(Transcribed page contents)
++++++++++
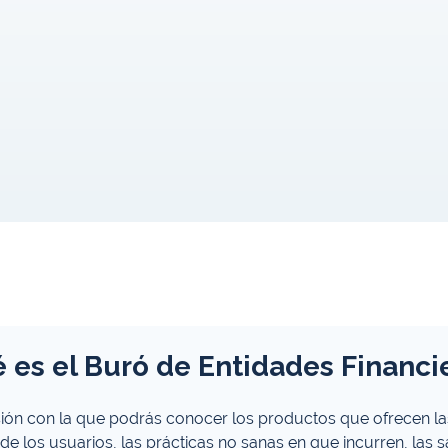
 es el Buró de Entidades Financi
sión con la que podrás conocer los productos que ofrecen las
de los usuarios, las prácticas no sanas en que incurren, las 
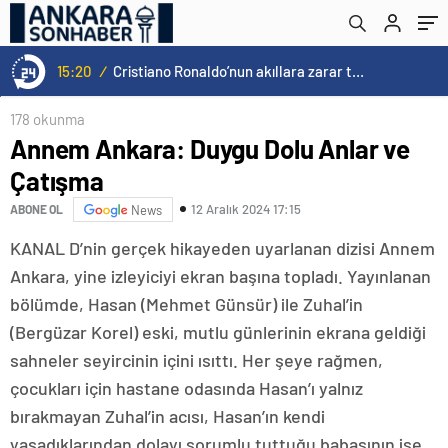
15:20
/
Cristiano Ronaldo’nun akıllara zarar tüm kariyerinin istatistiğini çıkardık !
178 okunma
Annem Ankara: Duygu Dolu Anlar ve
Çatışma
12 Aralık 2024 17:15
ABONE OL
News
KANAL D’nin gerçek hikayeden uyarlanan dizisi Annem
Ankara, yine izleyiciyi ekran başına topladı. Yayınlanan
bölümde, Hasan (Mehmet Günsür) ile Zuhal’in
(Bergüzar Korel) eski, mutlu günlerinin ekrana geldiği
sahneler seyircinin içini ısıttı. Her şeye rağmen,
çocukları için hastane odasında Hasan’ı yalnız
bırakmayan Zuhal’in acısı, Hasan’ın kendi
yaşadıklarından dolayı sorumlu tuttuğu babasının ise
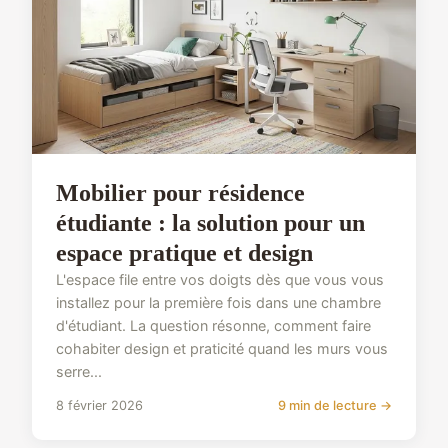
Mobilier pour résidence
étudiante : la solution pour un
espace pratique et design
L'espace file entre vos doigts dès que vous vous
installez pour la première fois dans une chambre
d'étudiant. La question résonne, comment faire
cohabiter design et praticité quand les murs vous
serre...
8 février 2026
9 min de lecture →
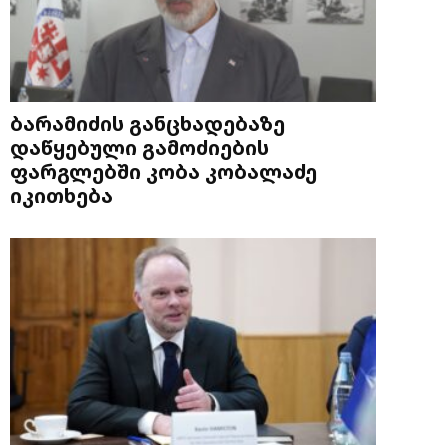
ბარამიძის განცხადებაზე
დაწყებული გამოძიების
ფარგლებში კობა კობალაძე
იკითხება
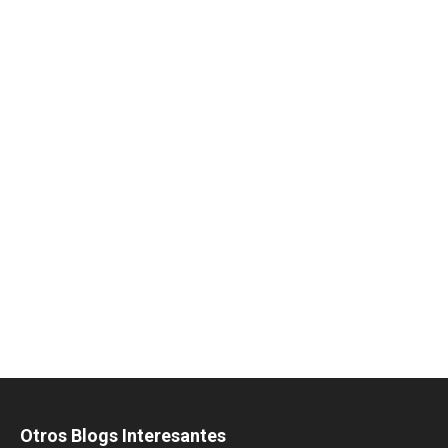
Otros Blogs Interesantes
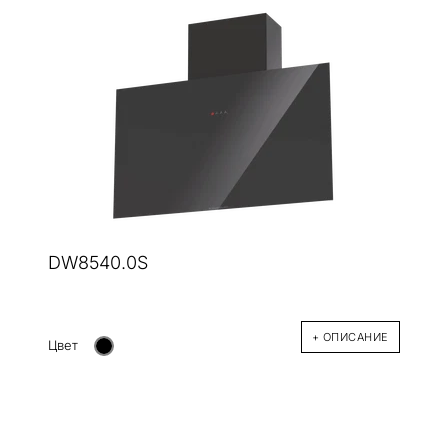
DW8540.0S
+ ОПИСАНИЕ
Цвет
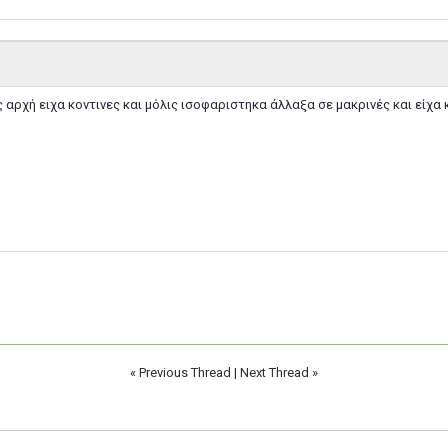
ις αρχή ειχα κοντινες και μόλις ισοφαριστηκα άλλαξα σε μακρινές και είχα 
«
Previous Thread
|
Next Thread
»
++++++++++
[Task]
Establish how many lines of the records contain the string "Zuhal" and state that number without elaboration.

[Answer to this problem]
2